The Ambassador made the call during an event which was hosted last week at the Guyana Marriott Hotel.
According to the Ambassador, such a port will aid in reducing the time it takes to transport goods and moreover the costs attached to doing so.
A deep-water harbour is a fixed or floating structure that is built at strategic points in a country to serve as a hub for the transport of goods. It is known to be a major source of aiding in economic growth as it links the country to several others. The port is useful in not only shipping items to that country cheaper, but serves as a gateway for other countries’ goods to pass through as well.
With approximately 80 per cent of the world’s merchandise trade carried by ships, maritime transport remains by far the most common mode of international freight and transport.
Last June, a credible source at the Public Infrastructure Ministry told Guyana Times that Kurupukari village along the Essequibo River, Region 10 (Upper Demerara-Berbice) was one of four possible locations to develop the port.
Other potential locations for the establishment of the port include the Berbice and Demerara Rivers.
Guyana Times was told that a team of engineers visited Kurupukari back in April 2018, to conduct a study on the possibility of a bridge being erected across the mighty Essequibo River at the settlement, the site of crossings via ferries.
According to the source, the bridge would mark the first phase of the development of the long-awaited deep-water port.
The source at that time had reliably informed that the bridge was necessary to accommodate “proper linkages” of the regions.
The source also noted that the Ministry’s team visited the Takutu Bridge, which links Lethem with Brazil, since the new bridge is likely to have a similar design.
Since feasibility studies were being conducted, the source was unable to say how much such a project would cost.
The subject Minister, David Patterson was unable to give an update on the major project when contacted on Monday.
In June 2018, the Inter-American Development Bank (IDB) said that as early as the first quarter of 2019, the Government of Guyana will have a clear idea of where to site the deep-water port and an even better understanding of what is required to make the Guyana-Brazil land transport link a reality.
It went on to state that the Government has been partnering with the IDB via a Technical Cooperation Agreement to advance the Guyana-Brazil land transport link and deep-water port.
“At present, three companies have been engaged and are working simultaneously to help move various aspects of the project into fruition. The results of the three studies to help the Government of Guyana make a determination will be completed by early 2019,” the IDB release stated.
Further, the deep-water port location optimisation studies are being conducted by the Maritime and Transport Business Solutions (MTBS).
The MTBS will, therefore, have the responsibility of preparing business case scenarios for four of the potential sites identified for the project, as well as undertaking financial and economic option analyses and subsequently developing a proposal and preliminary design for development of the selected option.

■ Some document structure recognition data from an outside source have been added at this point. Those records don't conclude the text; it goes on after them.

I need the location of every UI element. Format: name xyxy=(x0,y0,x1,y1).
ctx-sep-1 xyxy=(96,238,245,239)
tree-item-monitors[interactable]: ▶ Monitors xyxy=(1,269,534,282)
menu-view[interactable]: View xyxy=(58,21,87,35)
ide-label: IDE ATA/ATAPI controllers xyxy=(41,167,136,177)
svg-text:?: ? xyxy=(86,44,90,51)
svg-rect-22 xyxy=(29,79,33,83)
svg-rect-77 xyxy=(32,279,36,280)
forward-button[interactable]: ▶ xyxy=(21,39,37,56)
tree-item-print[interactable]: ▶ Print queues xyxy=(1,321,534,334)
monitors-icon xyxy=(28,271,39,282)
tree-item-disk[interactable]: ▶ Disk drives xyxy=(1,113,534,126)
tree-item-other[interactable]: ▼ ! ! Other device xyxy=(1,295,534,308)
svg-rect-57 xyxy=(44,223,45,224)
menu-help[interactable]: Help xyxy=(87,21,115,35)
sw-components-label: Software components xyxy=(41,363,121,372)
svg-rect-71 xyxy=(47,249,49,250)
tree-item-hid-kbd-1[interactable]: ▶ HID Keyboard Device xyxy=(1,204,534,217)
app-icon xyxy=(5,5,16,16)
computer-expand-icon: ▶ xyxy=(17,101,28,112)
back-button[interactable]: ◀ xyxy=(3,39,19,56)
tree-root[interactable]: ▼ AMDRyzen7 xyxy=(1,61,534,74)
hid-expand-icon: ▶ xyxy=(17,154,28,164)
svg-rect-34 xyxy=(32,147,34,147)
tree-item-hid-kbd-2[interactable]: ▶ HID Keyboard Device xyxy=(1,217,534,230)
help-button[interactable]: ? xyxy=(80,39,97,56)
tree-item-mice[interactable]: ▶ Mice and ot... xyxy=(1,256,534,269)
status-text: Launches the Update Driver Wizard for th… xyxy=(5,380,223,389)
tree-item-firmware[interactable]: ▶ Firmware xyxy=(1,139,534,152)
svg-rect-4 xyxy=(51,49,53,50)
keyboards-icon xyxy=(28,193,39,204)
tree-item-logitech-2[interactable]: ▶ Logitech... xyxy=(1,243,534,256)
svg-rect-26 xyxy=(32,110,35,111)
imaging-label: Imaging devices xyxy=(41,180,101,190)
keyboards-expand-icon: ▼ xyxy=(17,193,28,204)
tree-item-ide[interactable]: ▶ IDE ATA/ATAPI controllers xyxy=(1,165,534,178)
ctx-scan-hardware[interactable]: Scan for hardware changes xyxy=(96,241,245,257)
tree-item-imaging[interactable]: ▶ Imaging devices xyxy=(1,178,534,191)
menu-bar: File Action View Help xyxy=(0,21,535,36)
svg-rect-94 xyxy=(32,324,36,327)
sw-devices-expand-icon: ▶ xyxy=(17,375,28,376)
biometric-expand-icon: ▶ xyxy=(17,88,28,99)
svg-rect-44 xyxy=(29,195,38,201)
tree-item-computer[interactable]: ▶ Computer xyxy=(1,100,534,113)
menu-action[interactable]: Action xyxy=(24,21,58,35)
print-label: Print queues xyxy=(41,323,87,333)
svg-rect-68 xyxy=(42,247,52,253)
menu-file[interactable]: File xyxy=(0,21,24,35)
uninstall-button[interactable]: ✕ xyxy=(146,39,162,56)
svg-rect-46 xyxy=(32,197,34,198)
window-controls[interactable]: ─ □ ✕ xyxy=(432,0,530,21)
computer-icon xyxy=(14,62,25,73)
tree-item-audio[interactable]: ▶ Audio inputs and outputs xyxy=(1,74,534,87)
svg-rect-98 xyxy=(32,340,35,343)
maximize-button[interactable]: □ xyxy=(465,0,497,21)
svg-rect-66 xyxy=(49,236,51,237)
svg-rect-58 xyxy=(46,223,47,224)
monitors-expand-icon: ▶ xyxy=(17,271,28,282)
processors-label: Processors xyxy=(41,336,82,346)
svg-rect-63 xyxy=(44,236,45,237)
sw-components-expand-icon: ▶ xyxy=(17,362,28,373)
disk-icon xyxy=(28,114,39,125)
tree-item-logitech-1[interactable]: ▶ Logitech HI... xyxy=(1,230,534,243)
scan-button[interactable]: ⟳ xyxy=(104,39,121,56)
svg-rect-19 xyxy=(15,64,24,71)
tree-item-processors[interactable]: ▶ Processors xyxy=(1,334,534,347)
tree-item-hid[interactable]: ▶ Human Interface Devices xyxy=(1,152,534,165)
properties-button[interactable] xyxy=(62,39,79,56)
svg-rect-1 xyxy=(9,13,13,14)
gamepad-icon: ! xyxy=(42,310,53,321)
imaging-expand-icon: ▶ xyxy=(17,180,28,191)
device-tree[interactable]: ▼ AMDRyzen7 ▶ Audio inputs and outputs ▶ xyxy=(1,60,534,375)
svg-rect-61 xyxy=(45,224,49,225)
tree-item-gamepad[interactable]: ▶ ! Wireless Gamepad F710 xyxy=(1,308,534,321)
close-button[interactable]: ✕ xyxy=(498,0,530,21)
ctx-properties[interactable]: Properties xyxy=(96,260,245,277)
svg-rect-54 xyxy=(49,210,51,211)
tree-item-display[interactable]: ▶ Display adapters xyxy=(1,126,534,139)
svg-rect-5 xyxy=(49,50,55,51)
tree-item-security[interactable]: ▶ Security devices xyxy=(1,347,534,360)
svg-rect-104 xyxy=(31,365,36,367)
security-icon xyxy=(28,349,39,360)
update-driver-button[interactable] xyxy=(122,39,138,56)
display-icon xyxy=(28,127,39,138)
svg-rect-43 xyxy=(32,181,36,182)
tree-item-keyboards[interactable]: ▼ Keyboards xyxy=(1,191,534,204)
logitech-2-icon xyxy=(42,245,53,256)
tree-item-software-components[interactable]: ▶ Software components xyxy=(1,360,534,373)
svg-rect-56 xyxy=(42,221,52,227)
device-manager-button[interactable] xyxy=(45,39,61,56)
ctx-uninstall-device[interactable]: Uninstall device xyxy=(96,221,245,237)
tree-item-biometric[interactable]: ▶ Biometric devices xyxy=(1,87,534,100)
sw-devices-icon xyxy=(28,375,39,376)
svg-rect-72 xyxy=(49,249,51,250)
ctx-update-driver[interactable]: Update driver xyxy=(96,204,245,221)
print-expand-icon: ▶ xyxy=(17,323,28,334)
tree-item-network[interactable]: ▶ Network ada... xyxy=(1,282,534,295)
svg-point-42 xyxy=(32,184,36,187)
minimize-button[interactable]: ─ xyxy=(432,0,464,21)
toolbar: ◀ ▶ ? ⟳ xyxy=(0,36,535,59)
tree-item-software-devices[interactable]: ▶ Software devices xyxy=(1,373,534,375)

Only recently, Opposition Leader Bharrat Jagdeo had revealed that there seemed to be a rush by the Guyana Lands and Surveys Commission (GL&SC) which falls under the Ministry of the Presidency to give out prime lands at strategic locations where there lies a possibility to develop shore base facilities.
The Opposition Leader also revealed that areas where some of the lands were given out were earmarked for prime development, adding that the land grab” was taking place in strategic locations – locations for possible shore base facilities, deep-water harbours, and other major infrastructural developments”.
Lands have been given out at Bohemia, Region Six (East Berbice- Corentyne) and parts of the Demerara River.